The populations most affected are those with unavoidable occupational or domestic freshwater contact: school-age children who play and swim in lakes and rivers, farmers who wade through irrigation canals, and fishing communities who work in endemic water bodies. Poverty, lack of safe water supply, and absence of adequate sanitation perpetuate transmission cycles by ensuring that human excreta — containing schistosome eggs — contaminate freshwater sources continuously.
Unlike Leishmaniasis, malnutrition does not appear to be a direct driver of schistosomiasis susceptibility, though chronic infection itself causes significant nutritional deficits through anemia, protein-losing enteropathy, and growth stunting in children. The nutritional consequences of heavy chronic infection, particularly in school-age children, have major developmental and educational impacts.
Travelers are an increasingly recognized risk group. Numerous outbreaks of acute schistosomiasis have been documented among tourists — particularly those who swim in Lake Malawi, Lake Victoria, Lake Tanganyika, and similar freshwater bodies in sub-Saharan Africa. A single brief exposure in contaminated water is sufficient for infection; cercariae penetrate intact skin within minutes. Many travelers return home unaware of their exposure and present weeks later with febrile illness.
Life Cycle and Pathophysiology
The schistosome life cycle requires two hosts: a specific freshwater snail as an intermediate host and a mammal (usually humans) as the definitive host. Each Schistosoma species has a specific snail vector: Biomphalaria snails for S. mansoni, Bulinus snails for S. haematobium, and Oncomelania snails for S. japonicum.
In the snail: Schistosome eggs shed in human feces or urine hatch in freshwater, releasing free-swimming miracidia. Miracidia have only a few hours to locate and penetrate a compatible snail. Inside the snail, each miracidium undergoes asexual amplification through sporocyst stages, ultimately producing thousands of cercariae — free-swimming, fork-tailed larvae — which are released into the water over weeks to months.
Cercarial penetration: Cercariae swim actively and are attracted to water disturbance, light, and human skin secretions. They penetrate the skin directly — no cut or abrasion required — by secreting proteolytic enzymes that digest the outer layers. Penetration takes only minutes, and the forked tail is shed in the process. The resulting schistosomula migrate through the dermis into the subcutaneous circulation.
Migration and maturation: Schistosomula travel through the venous circulation to the lungs and then enter the systemic circulation, reaching the hepatic portal system within 1–2 weeks.

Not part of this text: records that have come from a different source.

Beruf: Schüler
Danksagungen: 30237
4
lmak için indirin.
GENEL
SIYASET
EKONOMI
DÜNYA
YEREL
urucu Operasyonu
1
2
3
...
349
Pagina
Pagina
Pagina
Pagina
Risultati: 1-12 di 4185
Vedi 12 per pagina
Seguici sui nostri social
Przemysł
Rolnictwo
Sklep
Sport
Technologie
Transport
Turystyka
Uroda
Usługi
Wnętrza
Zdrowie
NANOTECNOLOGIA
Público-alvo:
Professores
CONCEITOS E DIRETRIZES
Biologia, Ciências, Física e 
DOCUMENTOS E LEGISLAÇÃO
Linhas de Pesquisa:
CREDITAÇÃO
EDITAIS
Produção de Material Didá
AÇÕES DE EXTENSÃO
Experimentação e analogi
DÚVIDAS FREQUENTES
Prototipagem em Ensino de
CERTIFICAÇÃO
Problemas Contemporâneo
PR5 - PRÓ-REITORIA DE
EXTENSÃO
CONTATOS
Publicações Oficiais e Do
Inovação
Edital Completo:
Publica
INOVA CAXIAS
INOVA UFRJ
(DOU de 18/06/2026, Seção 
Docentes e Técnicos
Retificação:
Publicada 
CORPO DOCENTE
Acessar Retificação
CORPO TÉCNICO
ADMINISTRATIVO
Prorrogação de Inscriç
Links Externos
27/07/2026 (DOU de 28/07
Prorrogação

In the liver, they mature into adult male and female worms over 4–6 weeks. The male worm's body forms a longitudinal groove (the gynecophoral canal) in which the slender female nestles permanently. This copulating pair migrates against portal blood flow to reach its target vessels: mesenteric veins for S. mansoni and S. japonicum, or the vesical venous plexus for S. haematobium.
Egg production and granuloma formation: Female worms begin laying eggs 5–7 weeks after initial infection. S. japonicum is the most prolific species, producing up to 3,000 eggs per day; S. mansoni produces 100–300 per day; S. haematobium produces 20–200 per day. Eggs are armed with a spine and secrete enzymes that help them traverse vessel walls and migrate through intestinal or bladder mucosa into the lumen, where they are shed. However, only about 50% of eggs successfully exit the body. The remainder are carried by portal blood into the liver, or embolize to the lungs, spinal cord, or brain.
Trapped eggs release antigens that trigger a host CD4+ T helper 2 (Th2) immune response, forming granulomas — aggregates of macrophages, eosinophils, and lymphocytes surrounding each egg. Acutely, granulomas serve a protective function by walling off toxic egg products. Chronically, repeated granuloma formation and resolution drives progressive collagen deposition and fibrosis, which is the principal cause of end-organ damage in schistosomiasis.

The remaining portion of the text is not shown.